WHAT YOU NEED TO DO -> Without the images, reproduce every entry exactly.

Records from a collection:
***
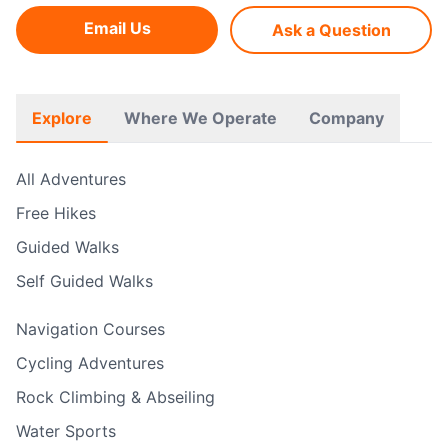
Email Us
Ask a Question
Explore
Where We Operate
Company
All Adventures
Free Hikes
Guided Walks
Self Guided Walks
Navigation Courses
Cycling Adventures
Rock Climbing & Abseiling
Water Sports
***
PROBLEM SOLUTION ->
Email Us
Ask a Question
Explore
Where We Operate
Company
All Adventures
Free Hikes
Guided Walks
Self Guided Walks
Navigation Courses
Cycling Adventures
Rock Climbing & Abseiling
Water Sports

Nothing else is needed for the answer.